→ TASK OBJECTIVE
The reply should be an exact repeat of the listing, with no pictures in it.

→ WORKING DATA
-=-=-=-=-

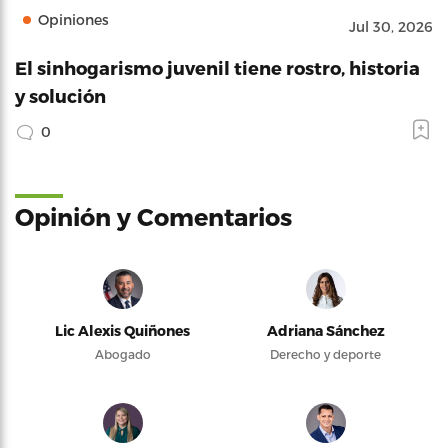
Opiniones
Jul 30, 2026
El sinhogarismo juvenil tiene rostro, historia
y solución
0
Opinión y Comentarios
Lic Alexis Quiñones
Adriana Sánchez
Abogado
Derecho y deporte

-=-=-=-=-

→ RESPONSE AREA
Opiniones
Jul 30, 2026
El sinhogarismo juvenil tiene rostro, historia
y solución
0
Opinión y Comentarios
Lic Alexis Quiñones
Adriana Sánchez
Abogado
Derecho y deporte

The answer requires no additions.